States are time-independent: $|\psi_H\rangle = |\psi_S(t_0)\rangle$.

Operators evolve in time: $A_H(t) = U^\dagger(t, t_0)A_S U(t, t_0)$.
Derivation: $\frac{dA_H}{dt} = \frac{dU^\dagger}{dt}A_S U + U^\dagger A_S \frac{dU}{dt} + U^\dagger \frac{\partial A_S}{\partial t} U$. Using $\frac{dU}{dt} = -\frac{i}{\hbar}HU$ and $\frac{dU^\dagger}{dt} = \frac{i}{\hbar}U^\dagger H$: $\frac{dA_H}{dt} = \frac{i}{\hbar}U^\dagger H A_S U - \frac{i}{\hbar}U^\dagger A_S H U + U^\dagger \frac{\partial A_S}{\partial t} U$ $\frac{dA_H}{dt} = \frac{i}{\hbar}(U^\dagger H A_S U - U^\dagger A_S H U) + \left(\frac{\partial A_S}{\partial t}\right)_H$. Since $H_H = U^\dagger H U$, and $H_S = H$, we can write $H = U H_H U^\dagger$. $\frac{dA_H}{dt} = \frac{i}{\hbar}(H_H A_H - A_H H_H) + \left(\frac{\partial A_S}{\partial t}\right)_H$. This gives the Heisenberg Equation of Motion: $$\frac{dA_H}{dt} = \frac{1}{i\hbar}[A_H, H_H] + \left(\frac{\partial A_S}{\partial t}\right)_H$$ If $A_S$ has no explicit time dependence, the last term is zero.

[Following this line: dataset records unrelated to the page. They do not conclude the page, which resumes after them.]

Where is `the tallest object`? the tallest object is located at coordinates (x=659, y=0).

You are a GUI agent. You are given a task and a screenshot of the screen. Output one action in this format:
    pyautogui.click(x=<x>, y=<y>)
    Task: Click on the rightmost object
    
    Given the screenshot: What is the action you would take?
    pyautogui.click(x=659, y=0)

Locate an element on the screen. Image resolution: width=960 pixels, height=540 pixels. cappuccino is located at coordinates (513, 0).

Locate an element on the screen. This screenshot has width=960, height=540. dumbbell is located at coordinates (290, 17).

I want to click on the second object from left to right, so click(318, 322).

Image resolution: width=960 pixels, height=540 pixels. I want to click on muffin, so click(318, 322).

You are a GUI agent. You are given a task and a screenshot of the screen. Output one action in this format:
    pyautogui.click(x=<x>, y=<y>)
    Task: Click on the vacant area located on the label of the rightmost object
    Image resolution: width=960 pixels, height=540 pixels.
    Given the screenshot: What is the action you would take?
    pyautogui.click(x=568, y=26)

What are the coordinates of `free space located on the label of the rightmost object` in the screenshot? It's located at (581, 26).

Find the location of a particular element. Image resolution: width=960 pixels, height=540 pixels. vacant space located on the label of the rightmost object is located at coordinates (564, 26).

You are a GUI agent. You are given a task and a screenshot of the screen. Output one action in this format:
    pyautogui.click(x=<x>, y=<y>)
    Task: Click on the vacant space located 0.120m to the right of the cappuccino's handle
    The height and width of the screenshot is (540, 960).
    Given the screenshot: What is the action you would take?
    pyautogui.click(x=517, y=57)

Momentum as Generator of Translation in Space: The operator for spatial translation by $a$ is $T_a = e^{-iaP/\hbar}$. $$T_a|\psi(x)\rangle = |\psi(x-a)\rangle$$ Derivation: For infinitesimal translation $\delta a$: $T_{\delta a} = I - \frac{i}{\hbar}P\delta a$. $T_{\delta a}\psi(x) = (I - \frac{i}{\hbar}(-i\hbar\frac{\partial}{\partial x})\delta a)\psi(x) = (I - \delta a\frac{\partial}{\partial x})\psi(x) = \psi(x) - \delta a\frac{\partial\psi}{\partial x}$. This is the Taylor expansion of $\psi(x-\delta a)$. Repeated application or exponentiation leads to $T_a|\psi(x)\rangle = |\psi(x-a)\rangle$.

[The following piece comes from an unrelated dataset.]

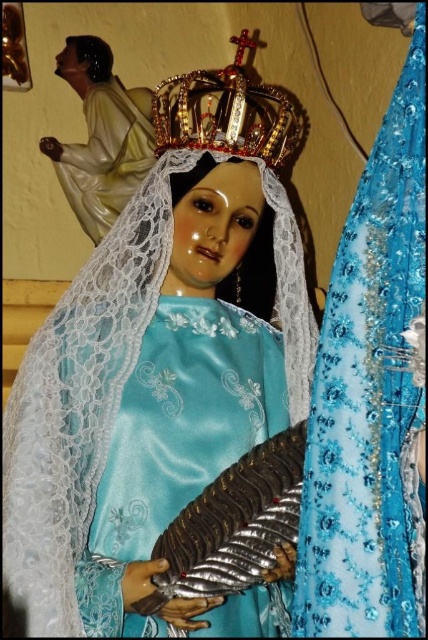 You are an art conservator measuring the spacing between the statue of the Virgin Mary and her crown. The recommended safety distance for preservation is 15 inches. Is the current distance between the satin blue dress at center and the gold jeweled crown at upper center sufficient?

The distance between the satin blue dress at center and the gold jeweled crown at upper center is 14.98 inches, which is slightly less than the recommended 15 inches. Therefore, the current spacing is insufficient and may require adjustment to meet preservation standards.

Hamiltonian as Generator of Translation in Time: The time-evolution operator $U(t, t_0) = e^{-iH(t-t_0)/\hbar}$ generates translation in time. $$|\psi(t)\rangle = e^{-iH(t-t_0)/\hbar}|\psi(t_0)\rangle$$

Example: Simple Harmonic Oscillator in Heisenberg Picture

Hamiltonian: $H = \frac{P^2}{2m} + \frac{1}{2}m\omega^2 X^2$. (No explicit time dependence)
Heisenberg equations for $X_H(t)$ and $P_H(t)$: $\frac{dX_H}{dt} = \frac{1}{i\hbar}[X_H, H] = \frac{1}{i\hbar}[X_H, \frac{P_H^2}{2m}] = \frac{1}{i\hbar}\frac{1}{2m}(X_H P_H^2 - P_H^2 X_H)$. Using $[X, P^2] = XP^2 - P^2X = XPP - PPX = XPP - PXP + PXP - PPX = (XP-PX)P + P(XP-PX) = i\hbar P + P(i\hbar) = 2i\hbar P$. So, $\frac{dX_H}{dt} = \frac{1}{i\hbar}\frac{1}{2m}(2i\hbar P_H) = \frac{P_H}{m}$. $\frac{dP_H}{dt} = \frac{1}{i\hbar}[P_H, H] = \frac{1}{i\hbar}[P_H, \frac{1}{2}m\omega^2 X_H^2] = \frac{1}{i\hbar}\frac{1}{2}m\omega^2(P_H X_H^2 - X_H^2 P_H)$. Using $[P, X^2] = PX^2 - X^2P = PX^2 - XPX + XPX - X^2P = P(X^2-PX) + (PX-XP)X = -i\hbar X - i\hbar X = -2i\hbar X$. So, $\frac{dP_H}{dt} = \frac{1}{i\hbar}\frac{1}{2}m\omega^2(-2i\hbar X_H) = -m\omega^2 X_H$. These are the classical equations of motion: $$\frac{dX_H}{dt} = \frac{P_H}{m}$$ $$\frac{dP_H}{dt} = -m\omega^2 X_H$$ Differentiating the first equation: $\frac{d^2X_H}{dt^2} = \frac{1}{m}\frac{dP_H}{dt} = \frac{1}{m}(-m\omega^2 X_H) = -\omega^2 X_H$. The solutions are $X_H(t) = X_H(0)\cos(\omega t) + \frac{P_H(0)}{m\omega}\sin(\omega t)$ and $P_H(t) = P_H(0)\cos(\omega t) - m\omega X_H(0)\sin(\omega t)$.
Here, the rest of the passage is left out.